In the face of misinformed and biased denunciations of the Church as an oppressor of humanity, English historian Lord Acton penned The History of Freedom in Christianity in the late nineteenth century. It was a masterpiece of historical summary, distilling almost two thousand years into a single story of the gradual unfolding of human liberty. Acton reversed the Enlightenment narrative that he had inherited. The rise of Christianity did not smother the flame of liberty burning brightly in Greece and Rome only to be rekindled as medieval superstition gave way to the benevolent reason of Voltaire, Hume, and Kant. Instead, Christianity took the embers of freedom, flickering dimly in an ancient world characterized by the domination of the weak by the strong, and-slowly and haltingly-fanned it into a blaze that emancipated humanity from its bonds, internal and external.
Christianity’s confrontation with culture was not a matter of the truth about God and man transported whole into civilization via religion. Beginning in sources prior to Christianity-Judaism and classical Greece-and continuing in secular political, economic, and social movements, Christianity interacted with the world and honed its own understanding of human nature and God’s will for mankind on this earth.
Christianity’s signal achievement, as Acton recognized, was the creation of space for human freedom vis-à-vis the institution that has, in fact, been the gravest threat to liberty throughout history: the state. The story is admittedly complicated by Church officials’ sometime collaboration with state oppression.

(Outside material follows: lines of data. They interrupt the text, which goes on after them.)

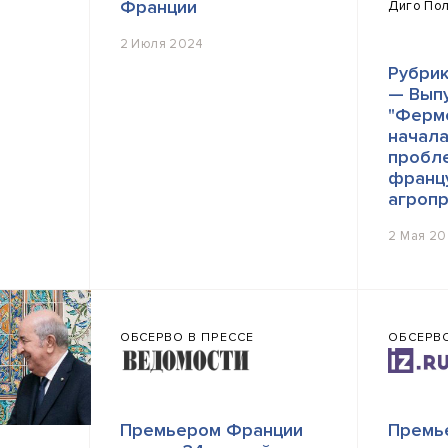
Франции
Диго По
2 Июля 2024
Рубрик
— Выпу
"Ферм
начала
пробл
франц
агроп
2 Мая 2
ОБСЕРВО В ПРЕССЕ
ОБСЕРВО
Премьером Франции
Премье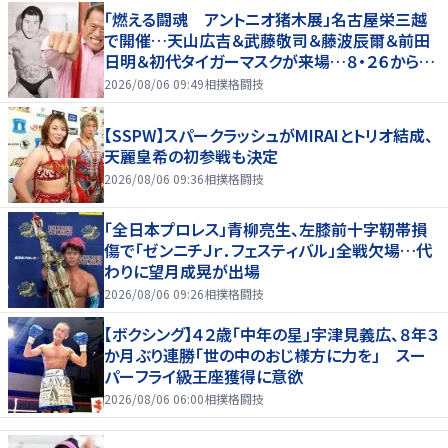
「燃える闘魂 アントニオ猪木展」名古屋栄三越
で開催…天山広吉＆武藤敬司＆藤波辰爾＆前田
日明＆初代タイガーマスクが来場…８・２６から９・
７まで
2026/08/06 09:49
相撲格闘技
【SSPW】スパークラッシュがMIRAIとトリオ結成、
天麗皇希の初参戦も決定
2026/08/06 09:36
相撲格闘技
「全日本プロレス」青柳亮生、左膝前十字靭帯損
傷で「ゼンニチＪｒ．フェスティバル」全戦欠場…代
わりに望月成晃が出場
2026/08/06 09:26
相撲格闘技
【ボクシング】４２歳「中年の星」宇津見義広、８年３
か月ぶり連勝「世の中のおじ様方に力を」 スー
パーフライ級王座獲得に意欲
2026/08/06 06:00
相撲格闘技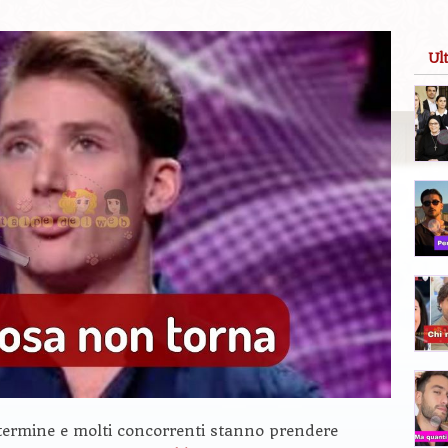
Ul
 termine e molti concorrenti stanno prendere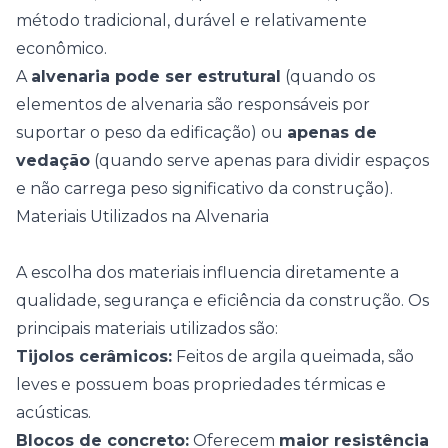
método tradicional, durável e relativamente
econômico.
A
alvenaria pode ser estrutural
(quando os
elementos de alvenaria são responsáveis por
suportar o peso da edificação) ou
apenas de
vedação
(quando serve apenas para dividir espaços
e não carrega peso significativo da construção).
Materiais Utilizados na Alvenaria
A escolha dos materiais influencia diretamente a
qualidade, segurança e eficiência da construção. Os
principais materiais utilizados são:
Tijolos cerâmicos:
Feitos de argila queimada, são
leves e possuem boas propriedades térmicas e
acústicas.
Blocos de concreto:
Oferecem
maior resistência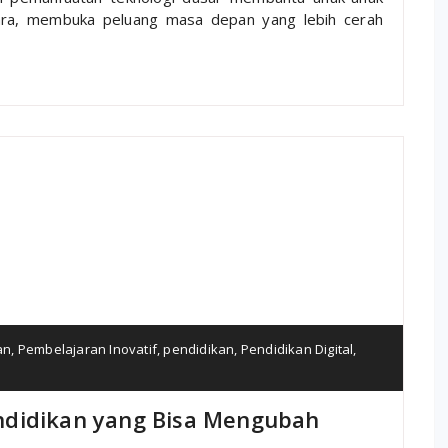
ara, membuka peluang masa depan yang lebih cerah
an
,
Pembelajaran Inovatif
,
pendidikan
,
Pendidikan Digital
,
ndidikan yang Bisa Mengubah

Yet a fair reading of history must credit the ideas as well as the institutions of the Christian faith with the leading role in curtailing the totalitarian tendency-government’s inclination to usurp ever greater power over an ever larger swath of human existence.
When Jesus spoke again to the people, he said,
“I am the light of the world.
Whoever follows me will never walk in darkness, but will have the light of life.”
To the Jews who had believed him, Jesus said,
“If you hold to my teaching, you are really my disciples.
Then you will know the truth, and the truth will set you free.”